Results: OLS regressions demonstrated that CR was a statistically significant predictor of LOS [F(1, 204)=19.13, p<.001, total R2=0.08] and change in functioning [F(1, 204)=14.32, p<.001, total R2=0.06]. However, QR demonstrated that CR was not a statistically significant predictor of LOS in treatment at the .05, .90, and .95 quantiles, with each quantile interpreted as a percentile of the dependent variable, such that for youth with a LOS in the 5th percentile, CR was not a significant predictor of LOS. Additionally, CR was not a statistically significant predictor for clients with minimal change in functioning (<.35 quantile) or extreme improvement in functioning (.95 quantile). Contrary to OLS, QR revealed there was no relation between CR and change in functioning for youth who fell within the 95th percentile or below the 35th percentile of functional improvement. Although CR influenced outcomes of some youth, the QR revealed cut-off points where CR did not influence LOS or functional outcomes of youth scoring at designated points (quantiles) along the dependent variable distributions.

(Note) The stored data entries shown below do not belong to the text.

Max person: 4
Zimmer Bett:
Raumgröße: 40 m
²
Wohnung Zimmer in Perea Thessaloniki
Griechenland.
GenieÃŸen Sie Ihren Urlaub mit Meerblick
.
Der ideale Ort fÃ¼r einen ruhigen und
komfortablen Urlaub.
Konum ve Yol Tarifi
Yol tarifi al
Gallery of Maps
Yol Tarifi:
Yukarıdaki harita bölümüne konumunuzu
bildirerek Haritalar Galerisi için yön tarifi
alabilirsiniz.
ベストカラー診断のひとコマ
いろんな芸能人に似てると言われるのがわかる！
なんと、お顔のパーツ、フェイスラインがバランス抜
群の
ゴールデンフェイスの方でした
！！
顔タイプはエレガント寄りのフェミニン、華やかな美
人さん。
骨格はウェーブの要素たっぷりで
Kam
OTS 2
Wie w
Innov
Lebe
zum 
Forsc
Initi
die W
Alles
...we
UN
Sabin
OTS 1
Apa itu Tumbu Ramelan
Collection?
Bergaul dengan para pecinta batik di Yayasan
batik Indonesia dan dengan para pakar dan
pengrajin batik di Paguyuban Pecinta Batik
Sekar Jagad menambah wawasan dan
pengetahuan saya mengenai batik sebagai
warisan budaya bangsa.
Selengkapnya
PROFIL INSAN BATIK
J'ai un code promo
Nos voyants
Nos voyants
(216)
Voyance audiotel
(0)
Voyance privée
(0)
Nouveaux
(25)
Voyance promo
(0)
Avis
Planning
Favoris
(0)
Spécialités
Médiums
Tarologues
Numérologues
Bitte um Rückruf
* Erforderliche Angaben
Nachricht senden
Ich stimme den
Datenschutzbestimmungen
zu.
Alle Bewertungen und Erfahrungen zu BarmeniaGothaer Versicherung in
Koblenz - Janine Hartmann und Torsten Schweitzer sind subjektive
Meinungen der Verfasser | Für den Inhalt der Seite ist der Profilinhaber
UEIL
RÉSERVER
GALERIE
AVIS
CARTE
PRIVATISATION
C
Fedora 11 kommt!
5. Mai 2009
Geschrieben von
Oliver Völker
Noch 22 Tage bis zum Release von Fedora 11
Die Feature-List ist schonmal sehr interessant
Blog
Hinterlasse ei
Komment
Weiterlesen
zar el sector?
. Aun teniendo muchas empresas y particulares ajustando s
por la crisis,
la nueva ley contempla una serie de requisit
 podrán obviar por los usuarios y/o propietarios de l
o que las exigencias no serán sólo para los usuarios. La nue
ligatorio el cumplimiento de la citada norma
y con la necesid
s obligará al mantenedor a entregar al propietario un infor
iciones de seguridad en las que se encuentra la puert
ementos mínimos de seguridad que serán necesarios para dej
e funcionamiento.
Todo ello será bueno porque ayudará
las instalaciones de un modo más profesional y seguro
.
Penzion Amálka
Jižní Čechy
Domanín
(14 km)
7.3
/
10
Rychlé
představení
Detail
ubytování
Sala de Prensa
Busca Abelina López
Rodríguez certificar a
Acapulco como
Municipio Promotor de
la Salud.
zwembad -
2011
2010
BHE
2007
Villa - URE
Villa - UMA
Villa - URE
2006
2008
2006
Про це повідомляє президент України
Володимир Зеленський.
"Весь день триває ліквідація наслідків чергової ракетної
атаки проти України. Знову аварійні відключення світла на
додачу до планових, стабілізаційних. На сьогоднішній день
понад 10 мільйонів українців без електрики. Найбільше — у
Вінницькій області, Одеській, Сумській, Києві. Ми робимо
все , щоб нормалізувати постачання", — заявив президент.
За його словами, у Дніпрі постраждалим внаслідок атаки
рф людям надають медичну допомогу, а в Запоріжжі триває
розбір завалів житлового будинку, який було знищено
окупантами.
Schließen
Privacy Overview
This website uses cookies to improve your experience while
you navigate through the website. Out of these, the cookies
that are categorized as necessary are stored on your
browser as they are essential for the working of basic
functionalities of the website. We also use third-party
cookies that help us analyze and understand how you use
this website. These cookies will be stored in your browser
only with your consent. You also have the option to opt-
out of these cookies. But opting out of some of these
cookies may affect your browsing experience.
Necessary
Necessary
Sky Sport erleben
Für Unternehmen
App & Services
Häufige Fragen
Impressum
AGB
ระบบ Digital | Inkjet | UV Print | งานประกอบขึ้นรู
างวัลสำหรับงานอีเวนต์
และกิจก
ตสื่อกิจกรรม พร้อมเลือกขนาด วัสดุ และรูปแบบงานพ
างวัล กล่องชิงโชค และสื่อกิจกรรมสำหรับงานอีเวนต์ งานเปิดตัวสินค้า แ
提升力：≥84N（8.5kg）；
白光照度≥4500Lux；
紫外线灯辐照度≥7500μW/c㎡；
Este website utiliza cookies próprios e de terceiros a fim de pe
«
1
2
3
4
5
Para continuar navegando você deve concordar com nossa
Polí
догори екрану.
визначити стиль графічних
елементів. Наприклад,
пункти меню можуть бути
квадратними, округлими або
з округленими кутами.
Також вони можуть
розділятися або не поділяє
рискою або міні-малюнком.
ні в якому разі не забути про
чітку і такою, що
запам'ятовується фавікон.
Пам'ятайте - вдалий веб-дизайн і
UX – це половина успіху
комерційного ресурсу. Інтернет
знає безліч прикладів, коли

Conclusions: The findings support that QR modeled important nuances in relations between treatment factors and outcomes that were masked using OLS methods. QR results provided critical information for treatment considerations, specifically, that CR interventions are an important treatment factor to consider for some youth in TRC. Identifying alternatives to traditional CR should be considered as this may reduce LOS; further supporting improved outcomes of youth in TRC.